Our hosts gave the eighteen assembled guests a quick briefing, and then we went ashore to see some sights. A quick panga ride brought us to a trail leading to the main public beach for the town. We hiked no more than 1/3 of a mile to a sandy beach. Despite the overcast weather there were many locals swimming and tanning, but they had to compete with sea lions for the prime spots. We were advised to stay two meters away from sea lions on land, because at this time of year there were many baby sea lions and while their mothers were pretty relaxed, the adult males could potentially be very protective. Here we took the first of MANY sea lion photos; you have been warned.
My understanding is that the beach was near Frigate Bird Hill, which is believed to be where
Charles Darwin made his first landing in the
Galápagos Islands. On a fun side note, Darwin managed to become the most important man in the history of the Galápagos Islands despite having only been on the islands for just under five weeks.

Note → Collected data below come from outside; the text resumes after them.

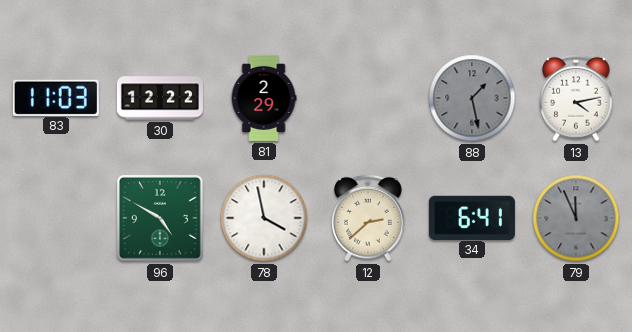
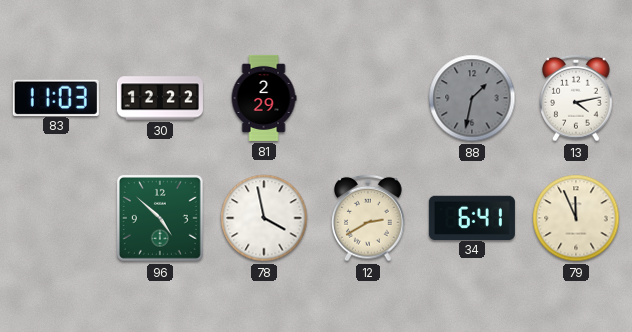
88: 1:28 -> 1:32
96: 4:50 -> 4:52
12: 2:38 -> 2:40
79 dial: grey -> cream
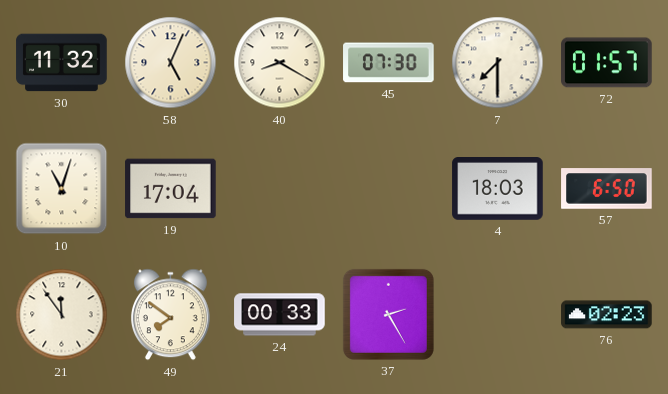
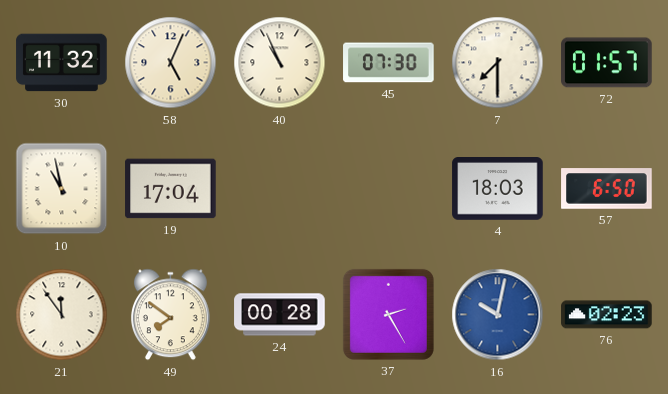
40: 8:20 -> 10:56
10: 11:03 -> 10:58
24: 00:33 -> 00:28
16: none -> 10:02
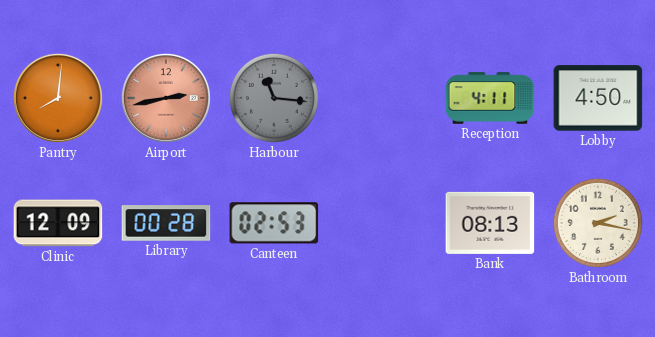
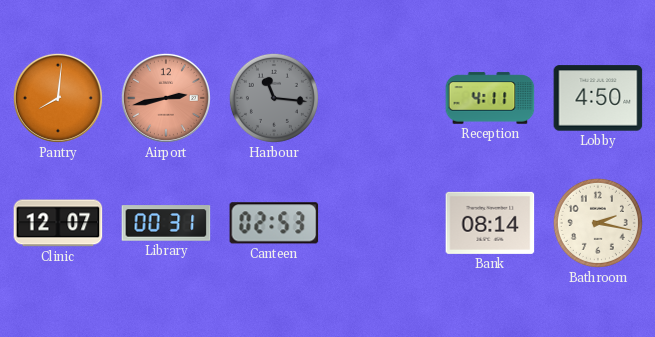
Clinic: 12:09 -> 12:07
Library: 00:28 -> 00:31
Bank: 08:13 -> 08:14
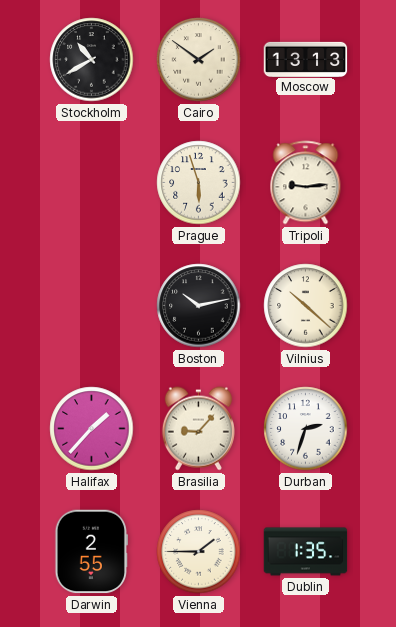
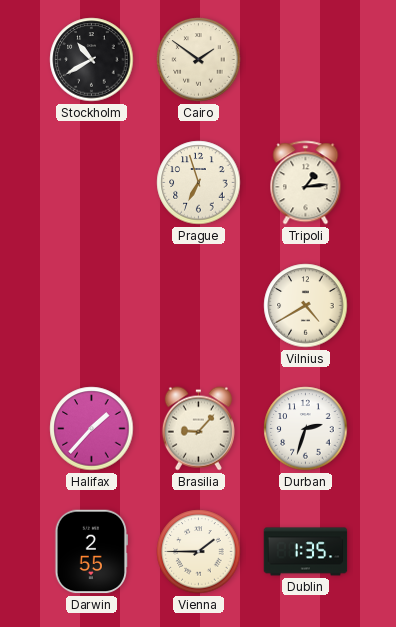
Moscow: 13:13 -> none
Prague: 5:57 -> 6:57
Tripoli: 9:14 -> 1:14
Boston: 10:13 -> none
Vilnius: 10:22 -> 4:40
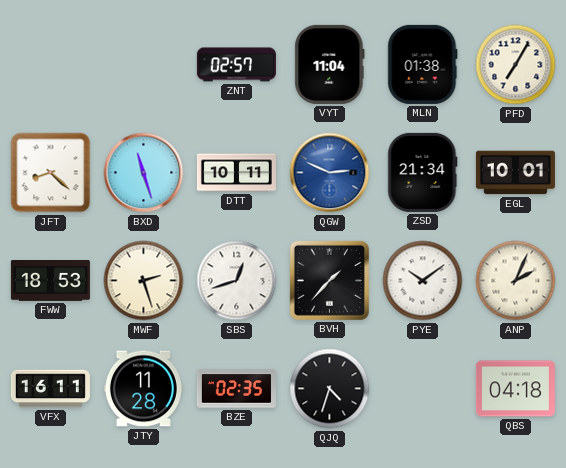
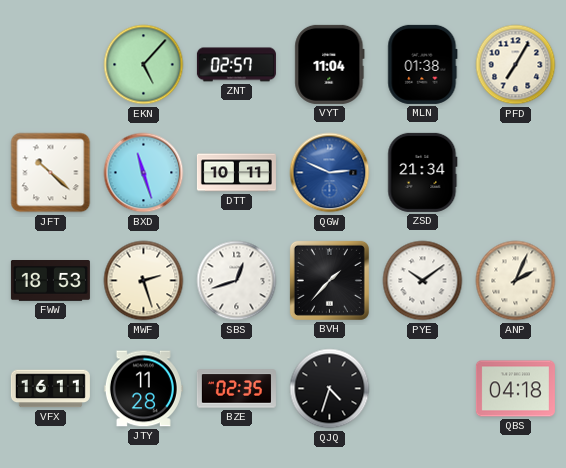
EKN: none -> 5:07
JFT: 8:22 -> 10:22
EGL: 10:01 -> none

The beach was in a protected inlet; the outer edges of the inlet were black volcanic rock. Here we saw the first of many
marine iguanas and
brown pelicans, as well as some sort of
plover, a
yellow warbler (variety uncertain) and a few of the
crabs that we were to encounter repeatedly throughout the trip.
After a pleasant hike we returned to the Letty. We quickly learned that the usual pattern was to be briefed on the next day's activities before dinner. In many ways this aspect of the trip was like summer camp - we were told where we were going to be, what time we needed to be ready to go, and what equipment we needed, which usually translated to "wear shoes that can get wet" or "don't wear shoes that can get wet" and "bring sunscreen. Always." Now that I think about it, I'm not sure summer camp was ever that structured.
Anyway, after this first night's briefing there was a "Captain's Welcome" where we were introduced to the eleven crew members on the ship, followed by a delicious dinner. The food on the Letty was uniformly excellent on every day of the trip, but the steak that night was something special. We went to bed early, but those who stayed up a bit could hear the motors starting up as the crew prepared to move the ship to Tuesday's destination.
Photos from this day of the trip
can be found here (no FB account needed). My sister's comments on the day can be found
here.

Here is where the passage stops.